Лариса позвонила ему и попросила приехать. Она не уточнила время. И даже забыла сказать, где именно она его ждёт. И Иван приехал именно сюда, на эту квартиру. Как будто не было для него теперь дома, где жил Николай. Или не верил он, что Лариса решится вернуться в ту, прежнюю квартиру.
Как и не вернётся уже в прежнюю жизнь.
Ивана поразила бледность Ларисы и её неестественная, болезненная худоба.
Смерть Николая оказалась для неё страшным и неожиданным ударом.
Иван с трудом подбирал слова для самызх простых и обыденных фраз. Он и не знал теперь о чём говорить с Ларисой, что сказать ей, как успокоить её, как убедить её в том, что нет на ней вины в смерти Николая и ни к чему теперь казнить себя.
Он понимал, что Лариса не будет слушать его. Не для того позвала она его, чтобы выслушивать его утешения и искать с его помощью себе оправдание.
И ещё… Понимал он теперь; интуицией, подсознанием, предчувствием или чем-то ещё постигал и предвидел, что эта их встреча — последняя.
Он ведь тоде — из прежней жизни Ларисы. Не любовник уже, и не друг. Просто — часть прошлой жизни.
— Ты знаешь, я почему-то сразу подумал, что ты здесь будешь меня ждать, — продолжал Иван. — Не знаю, почему я так подумал… Ты же теперь хозяйка всех его квартир и дач.
— Какая я хозяйка!
Лариса присела на диван и, положив голову на покрытую персидским ковром диванную спинку, закрыла глаза.
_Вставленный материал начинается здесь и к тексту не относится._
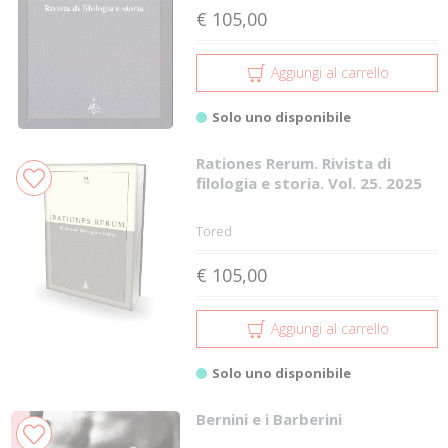
€ 105,00
Aggiungi al carrello
Solo uno disponibile
Rationes Rerum. Rivista di
filologia e storia. Vol. 25. 2025
Tored
€ 105,00
Aggiungi al carrello
Solo uno disponibile
Bernini e i Barberini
Она, казалось, спала. Или, быть может, была в лёгкой дрёме, вызванной усталостью и стрессом последних дней.
Иван сел к кресло. Он подумал, что Ларисе надо дать время, чтобы смогла она отдохнуть. И не мучить её вопросами, и не приближать время расставания.
Он взял альбом с репродукциями Клода Моне со стоявшей рядом книжной полки, но пролистать его так и не успел.
Лариса лишь казалась спящей.
Она просто полусидела или полулежала с закрытыми глазами.